## [Exercise brief]
Retype all of the data that follows, line for line.

*** Opening of Listed entries ***

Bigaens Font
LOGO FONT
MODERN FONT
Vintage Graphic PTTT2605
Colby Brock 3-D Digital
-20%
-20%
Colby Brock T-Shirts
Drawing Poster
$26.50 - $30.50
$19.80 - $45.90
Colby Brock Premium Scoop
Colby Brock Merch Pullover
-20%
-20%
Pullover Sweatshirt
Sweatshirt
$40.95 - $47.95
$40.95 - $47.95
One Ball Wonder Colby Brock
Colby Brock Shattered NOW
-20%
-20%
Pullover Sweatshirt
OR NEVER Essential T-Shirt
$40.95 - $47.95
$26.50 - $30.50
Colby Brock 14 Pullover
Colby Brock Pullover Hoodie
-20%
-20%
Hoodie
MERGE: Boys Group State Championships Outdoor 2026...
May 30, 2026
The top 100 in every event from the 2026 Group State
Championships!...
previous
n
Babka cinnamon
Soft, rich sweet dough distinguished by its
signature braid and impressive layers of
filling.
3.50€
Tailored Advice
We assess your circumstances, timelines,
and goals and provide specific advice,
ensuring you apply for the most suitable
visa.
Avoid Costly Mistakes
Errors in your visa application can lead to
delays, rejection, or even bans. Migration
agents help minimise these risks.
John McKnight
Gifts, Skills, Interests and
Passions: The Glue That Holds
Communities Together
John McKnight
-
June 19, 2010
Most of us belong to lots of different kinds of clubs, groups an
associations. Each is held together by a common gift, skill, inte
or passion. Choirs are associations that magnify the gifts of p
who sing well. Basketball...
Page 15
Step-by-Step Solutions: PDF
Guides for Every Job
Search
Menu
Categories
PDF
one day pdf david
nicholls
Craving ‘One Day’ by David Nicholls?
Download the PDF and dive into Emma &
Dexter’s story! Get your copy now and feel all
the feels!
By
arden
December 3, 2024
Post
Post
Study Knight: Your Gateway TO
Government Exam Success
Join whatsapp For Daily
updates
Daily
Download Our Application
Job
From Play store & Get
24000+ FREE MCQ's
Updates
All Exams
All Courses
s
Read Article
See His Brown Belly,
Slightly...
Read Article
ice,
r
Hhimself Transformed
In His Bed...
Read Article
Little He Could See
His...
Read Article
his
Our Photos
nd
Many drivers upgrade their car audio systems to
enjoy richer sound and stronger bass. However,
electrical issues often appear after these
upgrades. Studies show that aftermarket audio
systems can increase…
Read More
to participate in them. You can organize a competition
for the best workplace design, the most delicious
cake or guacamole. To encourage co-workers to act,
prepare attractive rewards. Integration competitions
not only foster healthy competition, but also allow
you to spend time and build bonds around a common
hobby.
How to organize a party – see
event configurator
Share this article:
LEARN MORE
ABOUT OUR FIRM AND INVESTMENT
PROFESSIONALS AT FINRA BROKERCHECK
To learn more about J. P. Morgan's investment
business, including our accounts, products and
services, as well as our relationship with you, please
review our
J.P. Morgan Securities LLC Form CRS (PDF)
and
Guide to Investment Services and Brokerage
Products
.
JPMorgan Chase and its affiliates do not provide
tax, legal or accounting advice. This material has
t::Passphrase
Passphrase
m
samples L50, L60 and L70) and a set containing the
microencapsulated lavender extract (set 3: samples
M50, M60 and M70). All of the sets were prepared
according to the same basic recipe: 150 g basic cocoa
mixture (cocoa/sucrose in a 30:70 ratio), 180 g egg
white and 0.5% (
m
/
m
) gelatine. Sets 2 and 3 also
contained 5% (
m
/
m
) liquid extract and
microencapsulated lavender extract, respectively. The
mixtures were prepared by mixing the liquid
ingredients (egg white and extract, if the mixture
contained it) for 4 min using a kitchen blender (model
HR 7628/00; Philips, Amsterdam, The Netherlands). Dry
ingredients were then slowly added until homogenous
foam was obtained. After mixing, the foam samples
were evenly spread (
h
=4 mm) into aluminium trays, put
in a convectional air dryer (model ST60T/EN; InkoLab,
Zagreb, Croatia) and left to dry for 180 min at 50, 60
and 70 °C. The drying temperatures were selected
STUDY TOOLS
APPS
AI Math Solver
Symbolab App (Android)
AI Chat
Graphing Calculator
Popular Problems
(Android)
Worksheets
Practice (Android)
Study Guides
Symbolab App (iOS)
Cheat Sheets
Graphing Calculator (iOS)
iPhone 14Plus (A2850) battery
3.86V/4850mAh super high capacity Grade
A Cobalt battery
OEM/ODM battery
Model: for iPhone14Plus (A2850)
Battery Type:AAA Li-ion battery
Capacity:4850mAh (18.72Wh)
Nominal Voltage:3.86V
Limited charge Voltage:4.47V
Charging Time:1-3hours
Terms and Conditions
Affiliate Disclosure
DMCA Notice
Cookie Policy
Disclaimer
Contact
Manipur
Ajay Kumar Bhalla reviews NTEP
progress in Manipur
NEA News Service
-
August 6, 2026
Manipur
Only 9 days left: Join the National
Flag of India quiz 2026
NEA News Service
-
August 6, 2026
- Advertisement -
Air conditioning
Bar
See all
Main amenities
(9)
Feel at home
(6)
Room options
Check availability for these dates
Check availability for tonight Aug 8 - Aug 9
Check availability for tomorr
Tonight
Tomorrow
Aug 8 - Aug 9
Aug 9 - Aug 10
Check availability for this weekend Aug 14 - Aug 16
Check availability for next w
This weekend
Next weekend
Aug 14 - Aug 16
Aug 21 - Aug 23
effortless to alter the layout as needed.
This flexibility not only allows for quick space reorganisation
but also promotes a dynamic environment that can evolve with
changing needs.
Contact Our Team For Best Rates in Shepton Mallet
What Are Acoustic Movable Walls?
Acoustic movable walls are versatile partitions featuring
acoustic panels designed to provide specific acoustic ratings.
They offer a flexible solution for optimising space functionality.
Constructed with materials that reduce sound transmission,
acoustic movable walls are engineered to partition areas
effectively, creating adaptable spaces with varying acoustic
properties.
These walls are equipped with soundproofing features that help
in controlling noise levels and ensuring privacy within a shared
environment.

*** Close of Listed entries ***

## [Result for this exercise]
Bigaens Font
LOGO FONT
MODERN FONT
Vintage Graphic PTTT2605
Colby Brock 3-D Digital
-20%
-20%
Colby Brock T-Shirts
Drawing Poster
$26.50 - $30.50
$19.80 - $45.90
Colby Brock Premium Scoop
Colby Brock Merch Pullover
-20%
-20%
Pullover Sweatshirt
Sweatshirt
$40.95 - $47.95
$40.95 - $47.95
One Ball Wonder Colby Brock
Colby Brock Shattered NOW
-20%
-20%
Pullover Sweatshirt
OR NEVER Essential T-Shirt
$40.95 - $47.95
$26.50 - $30.50
Colby Brock 14 Pullover
Colby Brock Pullover Hoodie
-20%
-20%
Hoodie
MERGE: Boys Group State Championships Outdoor 2026...
May 30, 2026
The top 100 in every event from the 2026 Group State
Championships!...
previous
n
Babka cinnamon
Soft, rich sweet dough distinguished by its
signature braid and impressive layers of
filling.
3.50€
Tailored Advice
We assess your circumstances, timelines,
and goals and provide specific advice,
ensuring you apply for the most suitable
visa.
Avoid Costly Mistakes
Errors in your visa application can lead to
delays, rejection, or even bans. Migration
agents help minimise these risks.
John McKnight
Gifts, Skills, Interests and
Passions: The Glue That Holds
Communities Together
John McKnight
-
June 19, 2010
Most of us belong to lots of different kinds of clubs, groups an
associations. Each is held together by a common gift, skill, inte
or passion. Choirs are associations that magnify the gifts of p
who sing well. Basketball...
Page 15
Step-by-Step Solutions: PDF
Guides for Every Job
Search
Menu
Categories
PDF
one day pdf david
nicholls
Craving ‘One Day’ by David Nicholls?
Download the PDF and dive into Emma &
Dexter’s story! Get your copy now and feel all
the feels!
By
arden
December 3, 2024
Post
Post
Study Knight: Your Gateway TO
Government Exam Success
Join whatsapp For Daily
updates
Daily
Download Our Application
Job
From Play store & Get
24000+ FREE MCQ's
Updates
All Exams
All Courses
s
Read Article
See His Brown Belly,
Slightly...
Read Article
ice,
r
Hhimself Transformed
In His Bed...
Read Article
Little He Could See
His...
Read Article
his
Our Photos
nd
Many drivers upgrade their car audio systems to
enjoy richer sound and stronger bass. However,
electrical issues often appear after these
upgrades. Studies show that aftermarket audio
systems can increase…
Read More
to participate in them. You can organize a competition
for the best workplace design, the most delicious
cake or guacamole. To encourage co-workers to act,
prepare attractive rewards. Integration competitions
not only foster healthy competition, but also allow
you to spend time and build bonds around a common
hobby.
How to organize a party – see
event configurator
Share this article:
LEARN MORE
ABOUT OUR FIRM AND INVESTMENT
PROFESSIONALS AT FINRA BROKERCHECK
To learn more about J. P. Morgan's investment
business, including our accounts, products and
services, as well as our relationship with you, please
review our
J.P. Morgan Securities LLC Form CRS (PDF)
and
Guide to Investment Services and Brokerage
Products
.
JPMorgan Chase and its affiliates do not provide
tax, legal or accounting advice. This material has
t::Passphrase
Passphrase
m
samples L50, L60 and L70) and a set containing the
microencapsulated lavender extract (set 3: samples
M50, M60 and M70). All of the sets were prepared
according to the same basic recipe: 150 g basic cocoa
mixture (cocoa/sucrose in a 30:70 ratio), 180 g egg
white and 0.5% (
m
/
m
) gelatine. Sets 2 and 3 also
contained 5% (
m
/
m
) liquid extract and
microencapsulated lavender extract, respectively. The
mixtures were prepared by mixing the liquid
ingredients (egg white and extract, if the mixture
contained it) for 4 min using a kitchen blender (model
HR 7628/00; Philips, Amsterdam, The Netherlands). Dry
ingredients were then slowly added until homogenous
foam was obtained. After mixing, the foam samples
were evenly spread (
h
=4 mm) into aluminium trays, put
in a convectional air dryer (model ST60T/EN; InkoLab,
Zagreb, Croatia) and left to dry for 180 min at 50, 60
and 70 °C. The drying temperatures were selected
STUDY TOOLS
APPS
AI Math Solver
Symbolab App (Android)
AI Chat
Graphing Calculator
Popular Problems
(Android)
Worksheets
Practice (Android)
Study Guides
Symbolab App (iOS)
Cheat Sheets
Graphing Calculator (iOS)
iPhone 14Plus (A2850) battery
3.86V/4850mAh super high capacity Grade
A Cobalt battery
OEM/ODM battery
Model: for iPhone14Plus (A2850)
Battery Type:AAA Li-ion battery
Capacity:4850mAh (18.72Wh)
Nominal Voltage:3.86V
Limited charge Voltage:4.47V
Charging Time:1-3hours
Terms and Conditions
Affiliate Disclosure
DMCA Notice
Cookie Policy
Disclaimer
Contact
Manipur
Ajay Kumar Bhalla reviews NTEP
progress in Manipur
NEA News Service
-
August 6, 2026
Manipur
Only 9 days left: Join the National
Flag of India quiz 2026
NEA News Service
-
August 6, 2026
- Advertisement -
Air conditioning
Bar
See all
Main amenities
(9)
Feel at home
(6)
Room options
Check availability for these dates
Check availability for tonight Aug 8 - Aug 9
Check availability for tomorr
Tonight
Tomorrow
Aug 8 - Aug 9
Aug 9 - Aug 10
Check availability for this weekend Aug 14 - Aug 16
Check availability for next w
This weekend
Next weekend
Aug 14 - Aug 16
Aug 21 - Aug 23
effortless to alter the layout as needed.
This flexibility not only allows for quick space reorganisation
but also promotes a dynamic environment that can evolve with
changing needs.
Contact Our Team For Best Rates in Shepton Mallet
What Are Acoustic Movable Walls?
Acoustic movable walls are versatile partitions featuring
acoustic panels designed to provide specific acoustic ratings.
They offer a flexible solution for optimising space functionality.
Constructed with materials that reduce sound transmission,
acoustic movable walls are engineered to partition areas
effectively, creating adaptable spaces with varying acoustic
properties.
These walls are equipped with soundproofing features that help
in controlling noise levels and ensuring privacy within a shared
environment.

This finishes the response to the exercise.